When Grandmother Malkin died at 86 in 1919, the woman once called ‘the prettiest girl in Vancouver’ was finally free to live independently, but her freedom at age 31 was mixed with chronic feelings of abandonment.

Full-blown happiness arrived in the form of Wallace Wilson, a doctor exactly her age. He became a caring and lifelong replacement for her lost father. They married at age 33, in 1921 and they became that rarity—an intensely happily married couple. By all accounts Wilson was a fine man, in both public and private. He became president of the B.C. and Canadian Medical Associations and, among many other things, Canada’s first representative to the World Health Organization.

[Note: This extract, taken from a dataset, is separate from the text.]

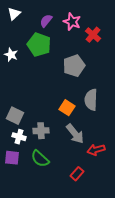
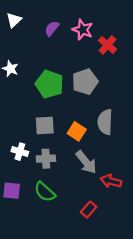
green pentagon: (39, 45) -> (49, 84), moved
gray square: (15, 116) -> (45, 126), moved, turned -30
white cross: (19, 137) -> (20, 152), moved
red arrow: (96, 150) -> (111, 181), turned 30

Rescued from her loneliness, as David Stouck puts it, Ethel Wilson began forays into the interior of the province with her husband, chiefly on fly fishing trips. Lac Le Jeune was their favoured haunt. These journeys awakened Wilson’s remarkable appreciation for what she called ‘the genius of place’, essentially how geography can affect character, for better, or for worse.
“No other writer,” George Woodcock later surmised, “has more successfully evoked British Columbia as a place or its inhabitants as a strange and unique people.”

Unable to have children, but fulfilled in their marriage, the Wilsons travelled in Europe, had servants, loved their dogs and generally lived very comfortably. The convivial Wallace always took the social lead; Ethel Wilson remained contentedly in his shadow, sophisticated but lacking a university degree and a driver’s license. “People were universally fond of Wallace,” writes Stouck, “finding him warm and charming. They were likely to find his wife a little cool and reserved, her wit sometimes too sharp for comfort.”

Ethel Wilson published her first magazine piece at age 49. The left-leaning New Statesman and Nation printed her story, “I Just Love Dogs.’ Although she tended to present herself as a reluctant amateur at first, she was a late bloomer who did not lack ambition. She claimed to have written her first stories in the late 1930s in the family automobile while her husband called on the sick.

Her devoted Macmillan editor and publisher John Gray once compared her to someone who sits down at the piano for the first time and can play, but he was playing along. Ethel Wilson had honed her craft with a rigorous respect for the English sentence. Portions of her autobiographical story of the Malkin family and of a middle-aged woman coming to live in Vancouver from England and remaining as a relatively happy spinster past her 100th birthday, The Innocent Traveller, can be traced to preparatory writing 20 before the novel was published.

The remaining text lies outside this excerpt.